Drawing a line for judges hearing sexual assault and molestation cases, SC also warned them against setting bail conditions reflecting stereotypical or patriarchal notions about women & their place in society.
By: Priya Kumari, B.A.LL.B., Maharashtra National Law University Aurangabad.
The Supreme Court set aside and expunged portions of the Madhya Pradesh High Court order that directed the man accused of having outraged the modesty of a woman to present himself before the complainant so that she may tie a “rakhi” on his wrist to be eligible for bail.
The top court’s verdict came on a plea filed by advocate Aparna Bhat and eight other women who had challenged the July 2020 High Court order arguing that “there is a strong likelihood that such observations and directions may result in normalizing what is essentially a crime and has been recognized to be so by the law.”
A bench of Justices A M Khanwilkar and S Ravindra Bhat said that Judges can play a significant role in society in getting over the harmful stereotypes and they have an important responsibility to base their decisions on law and facts in evidence, and not engage in gender stereotyping. The bench further asked the National Judicial Academy (NJA) and the Bar Council of India (BCI) to create training modules on gender sensitisation for judges and lawyers.
The court said, “Using rakhi tying as a condition for bail, transforms a molester into a brother, by a judicial mandate. This is wholly unacceptable and has the effect of diluting and eroding the offence of sexual harassment.
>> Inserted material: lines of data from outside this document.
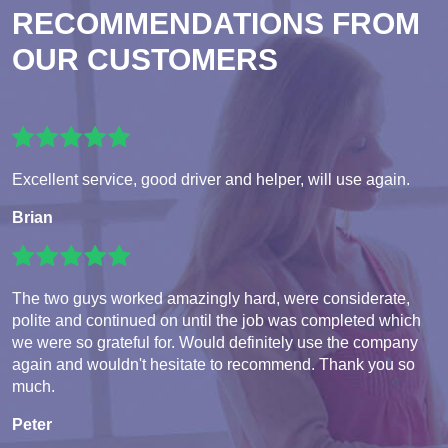
RECOMMENDATIONS FROM
OUR CUSTOMERS
Excellent service, good driver and helper, will use again.
Brian
The two guys worked amazingly hard, were considerate,
polite and continued on until the job was completed which
we were so grateful for. Would definitely use the company
again and wouldn't hesitate to recommend. Thank you so
much.
Peter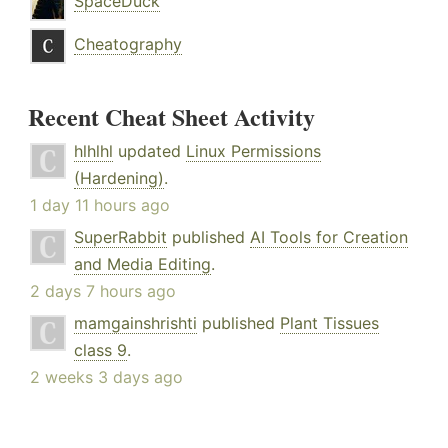
SpaceDuck
Cheatography
Recent Cheat Sheet Activity
hlhlhl
updated
Linux Permissions
(Hardening)
.
1 day 11 hours ago
SuperRabbit
published
AI Tools for Creation
and Media Editing
.
2 days 7 hours ago
mamgainshrishti
published
Plant Tissues
class 9
.
2 weeks 3 days ago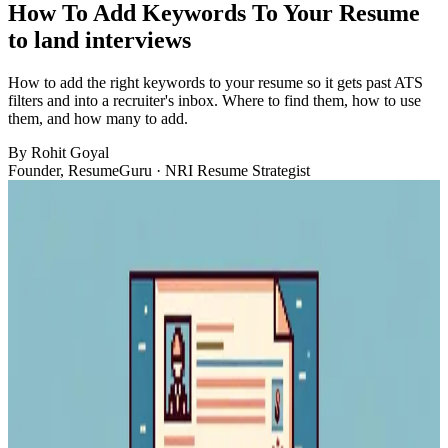
How To Add Keywords To Your Resume
to land interviews
How to add the right keywords to your resume so it gets past ATS
filters and into a recruiter's inbox. Where to find them, how to use
them, and how many to add.
By
Rohit Goyal
Founder, ResumeGuru · NRI Resume Strategist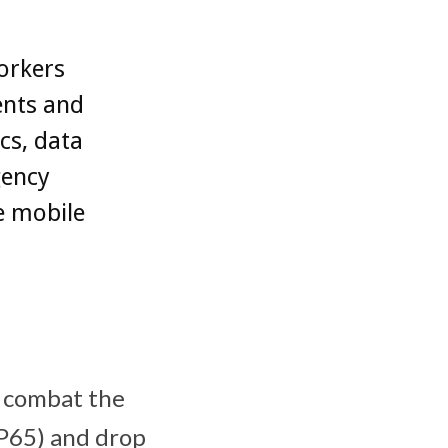
orkers
ents and
cs, data
gency
e mobile
 combat the
(IP65) and drop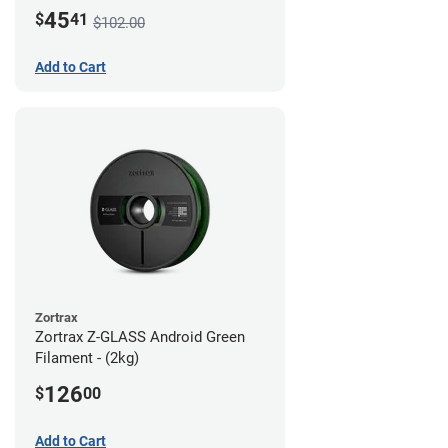
45
$
41
$102.00
Add to Cart
Zortrax
Zortrax Z-GLASS Android Green
Filament - (2kg)
126
$
00
Add to Cart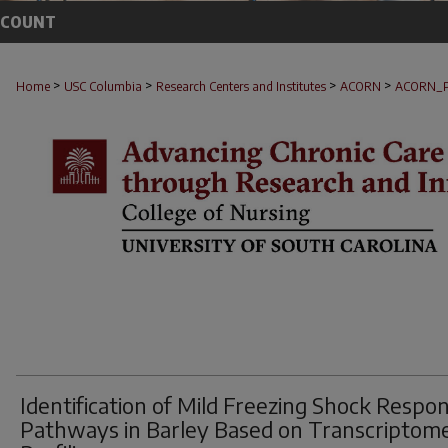
CCOUNT
>
>
>
>
Home
USC Columbia
Research Centers and Institutes
ACORN
ACORN_
Identification of Mild Freezing Shock Respo
Pathways in Barley Based on Transcriptom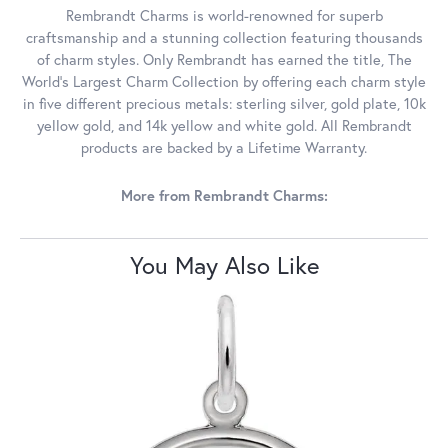
Rembrandt Charms is world-renowned for superb
craftsmanship and a stunning collection featuring thousands
of charm styles. Only Rembrandt has earned the title, The
World's Largest Charm Collection by offering each charm style
in five different precious metals: sterling silver, gold plate, 10k
yellow gold, and 14k yellow and white gold. All Rembrandt
products are backed by a Lifetime Warranty.
More from Rembrandt Charms:
You May Also Like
The act perpetrated on the survivor constitutes an offence in law and is not a minor transgression that can be remedied by way of an apology, rendering community service, tying a rakhi or presenting a gift to the survivor, or even promising to marry her, as the case may be.”
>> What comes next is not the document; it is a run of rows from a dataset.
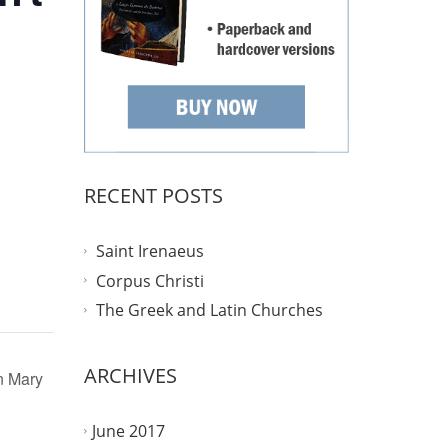
RECENT POSTS
Saint Irenaeus
Corpus Christi
The Greek and Latin Churches
ARCHIVES
in Mary
June 2017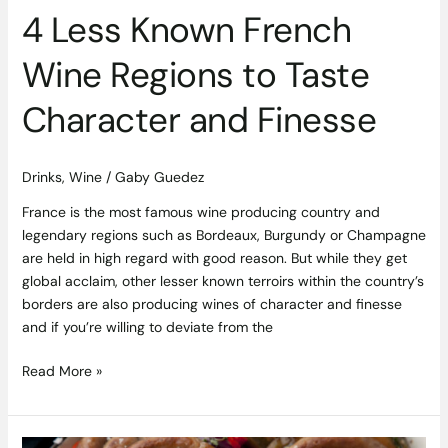
Finesse
4 Less Known French
Wine Regions to Taste
Character and Finesse
Drinks
,
Wine
/
Gaby Guedez
France is the most famous wine producing country and
legendary regions such as Bordeaux, Burgundy or Champagne
are held in high regard with good reason. But while they get
global acclaim, other lesser known terroirs within the country’s
borders are also producing wines of character and finesse
and if you’re willing to deviate from the
Read More »
Jane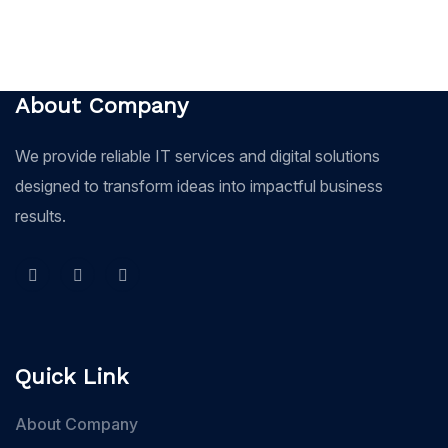
About Company
We provide reliable IT services and digital solutions
designed to transform ideas into impactful business
results.
Quick Link
About Company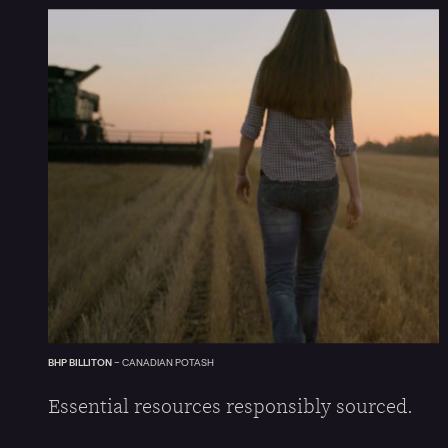
BHP BILLITON
–
CANADIAN POTASH
Essential resources responsibly sourced.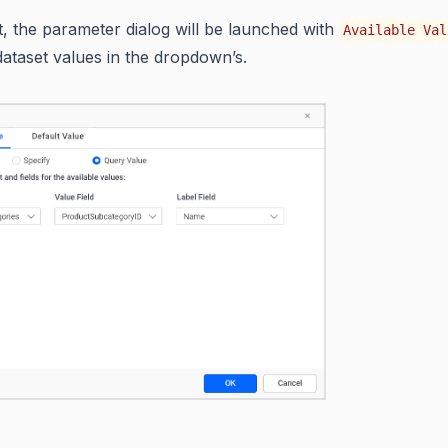
t, the parameter dialog will be launched with
Available Val
dataset values in the dropdown’s.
While setting aside the order, the bench issued seven directions to be followed by lower courts while dealing with bail petitions in matters relating to crimes against women.
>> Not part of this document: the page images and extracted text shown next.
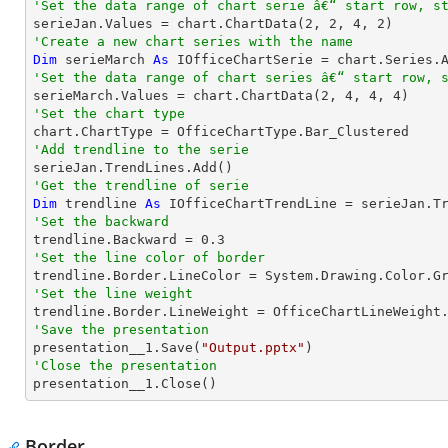
'Set the data range of chart serie â€“ start row, s

serieJan.Values = chart.ChartData(
2
, 
2
, 
4
, 
2
'Create a new chart series with the name
Dim
 serieMarch 
As
 IOfficeChartSerie = chart.Series.
'Set the data range of chart series â€“ start row, 

serieMarch.Values = chart.ChartData(
2
, 
4
, 
4
, 
4
'Set the chart type
'Add trendline to the serie
'Get the trendline of serie
Dim
 trendline 
As
 IOfficeChartTrendLine = serieJan.T
'Set the backward

trendline.Backward = 
0.3
'Set the line color of border
'Set the line weight
'Save the presentation

presentation__1.Save(
"Output.pptx"
'Close the presentation

presentation__1.Close()
Border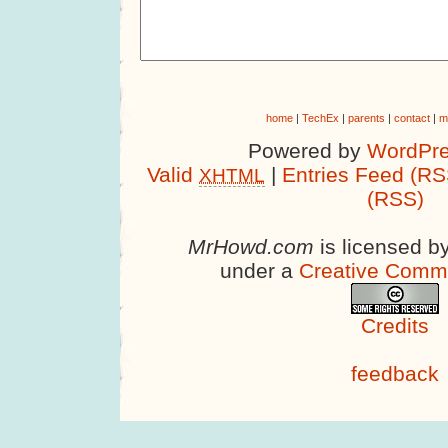
home
|
TechEx
|
parents
|
contact
|
m
Powered by
WordPre
Valid
|
Entries Feed (RS
XHTML
(RSS)
MrHowd.com
is licensed b
under a
Creative Comm
Credits
feedback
The following are the guidelines that have now been issued for all courts:
Bail conditions should not mandate, require or permit contact between the accused and the victim. Such conditions should seek to protect the complainant from any further harassment by the accused;
- Where circumstances exist for the court to believe that there might be a potential threat of harassment of the victim, or upon apprehension expressed, after calling for reports from the police, the nature of protection shall be separately considered and appropriate order made, in addition to a direction to the accused not to make any contact with the victim;
- In all cases where bail is granted, the complainant should immediately be informed that the accused has been granted bail and a copy of the bail order made over to him/her within two days;
- Bail conditions and orders should avoid reflecting stereotypical or patriarchal notions about women and their place in society and must strictly be in accordance with the requirements of the CrPC. In other words, discussion about the dress, behaviour, or past “conduct” or “morals” of the prosecutrix, should not enter the verdict granting bail;
The courts, while adjudicating cases involving gender-related crimes, should not suggest or entertain any notions (or encourage any steps) towards compromises between the prosecutrix and the accused to get married, suggest or mandate mediation between the accused and the survivor, or any form of compromise as it is beyond their powers and jurisdiction;
- Sensitivity should be displayed at all times by judges, who should ensure that there is no traumatization of the prosecutrix, during the proceedings, or anything said during the arguments; and
- Judges especially should not use any words, spoken or written, that would undermine or shake the confidence of the survivor in the fairness or impartiality of the court.